Task prompt: Find the line that contains "最新版支付宝算法的改变就是RSA升级了R". Then set down that line and all the lines after it, to the end of the records, exactly and with nothing added.

(Beginning of The data)

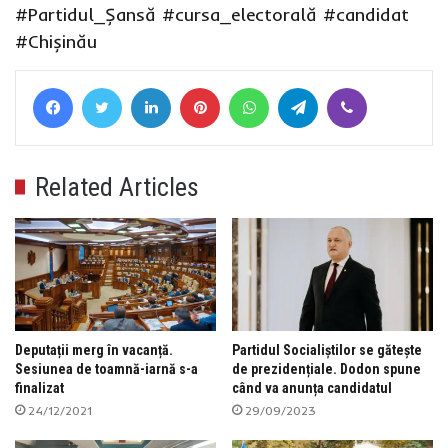
#Partidul_Șansă
#cursa_electorală
#candidat
#Chișinău
Facebook
Twitter
LinkedIn
Pinterest
WhatsApp
Telegram
Viber
Related Articles
Deputații merg în vacanță.
Partidul Socialiștilor se gătește
Sesiunea de toamnă-iarnă s-a
de prezidențiale. Dodon spune
finalizat
când va anunța candidatul
24/12/2021
29/09/2023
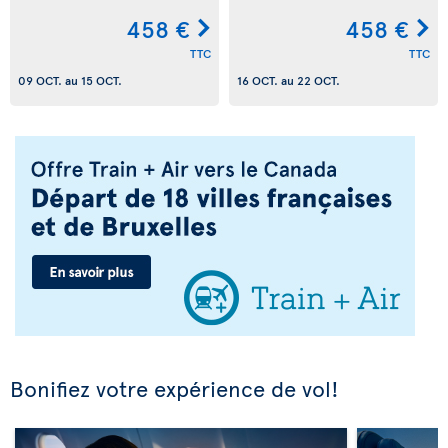
458 €
458 €
TTC
TTC
09 OCT.
au
15 OCT.
16 OCT.
au
22 OCT.
Bonifiez votre expérience de vol!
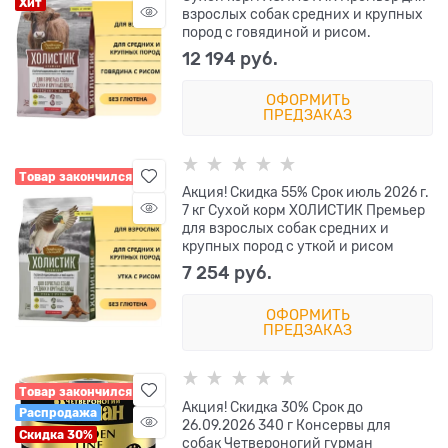
Хит
взрослых собак средних и крупных
пород с говядиной и рисом.
12 194
 руб.
ОФОРМИТЬ
ПРЕДЗАКАЗ
Товар закончился
Акция! Скидка 55% Срок июль 2026 г.
7 кг Сухой корм ХОЛИСТИК Премьер
для взрослых собак средних и
крупных пород с уткой и рисом
7 254
 руб.
ОФОРМИТЬ
ПРЕДЗАКАЗ
Товар закончился
Акция! Скидка 30% Срок до
Распродажа
26.09.2026 340 г Консервы для
Скидка 30%
собак Четвероногий гурман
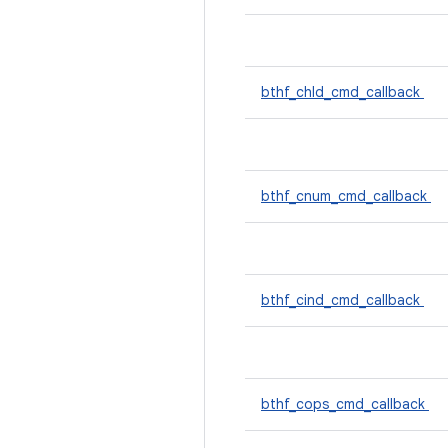
bthf_chld_cmd_callback
bthf_cnum_cmd_callback
bthf_cind_cmd_callback
bthf_cops_cmd_callback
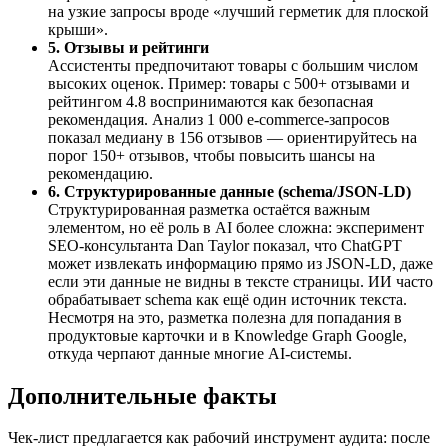
на узкие запросы вроде «лучший герметик для плоской
крыши».
5. Отзывы и рейтинги
Ассистенты предпочитают товары с большим числом
высоких оценок. Пример: товары с 500+ отзывами и
рейтингом 4.8 воспринимаются как безопасная
рекомендация. Анализ 1 000 e‑commerce‑запросов
показал медиану в 156 отзывов — ориентируйтесь на
порог 150+ отзывов, чтобы повысить шансы на
рекомендацию.
6. Структурированные данные (schema/JSON‑LD)
Структурированная разметка остаётся важным
элементом, но её роль в AI более сложна: эксперимент
SEO‑консультанта Dan Taylor показал, что ChatGPT
может извлекать информацию прямо из JSON‑LD, даже
если эти данные не видны в тексте страницы. ИИ часто
обрабатывает schema как ещё один источник текста.
Несмотря на это, разметка полезна для попадания в
продуктовые карточки и в Knowledge Graph Google,
откуда черпают данные многие AI‑системы.
Дополнительные факты
Чек‑лист предлагается как рабочий инструмент аудита: после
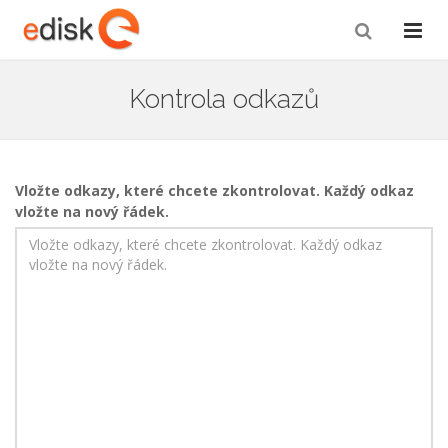
Kontrola odkazů
Vložte odkazy, které chcete zkontrolovat. Každý odkaz
vložte na nový řádek.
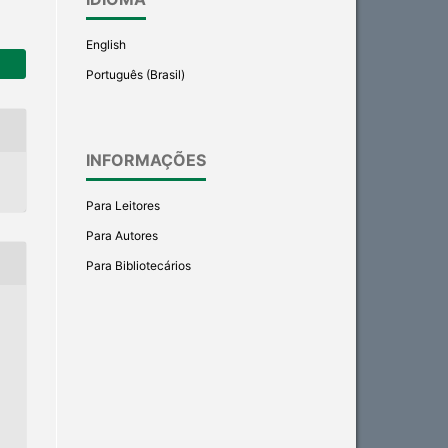
English
Português (Brasil)
INFORMAÇÕES
Para Leitores
Para Autores
Para Bibliotecários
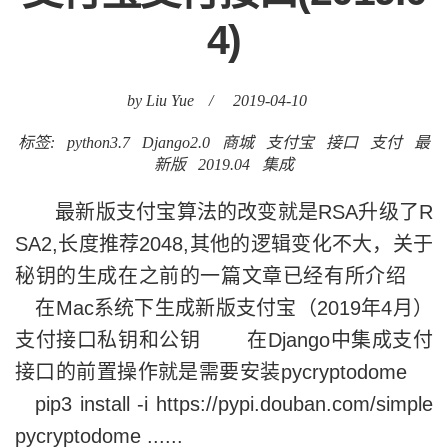
4)
by Liu Yue
/
2019-04-10
标签:
python3.7
Django2.0
商城
支付宝
接口
支付
最
新版
2019.04
集成
最新版支付宝算法的改变就是RSA升级了R
SA2,长度推荐2048,其他的逻辑变化不大，关于
秘钥的生成在之前的一篇文章已经有所介绍
在Mac系统下生成新版支付宝（2019年4月）
支付接口私钥和公钥 在Django中集成支付
接口的前置操作就是需要安装pycryptodome
pip3 install -i https://pypi.douban.com/simple
pycryptodome ......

(End of The data)

Problem solution:
最新版支付宝算法的改变就是RSA升级了R
SA2,长度推荐2048,其他的逻辑变化不大，关于
秘钥的生成在之前的一篇文章已经有所介绍
在Mac系统下生成新版支付宝（2019年4月）
支付接口私钥和公钥 在Django中集成支付
接口的前置操作就是需要安装pycryptodome
pip3 install -i https://pypi.douban.com/simple
pycryptodome ......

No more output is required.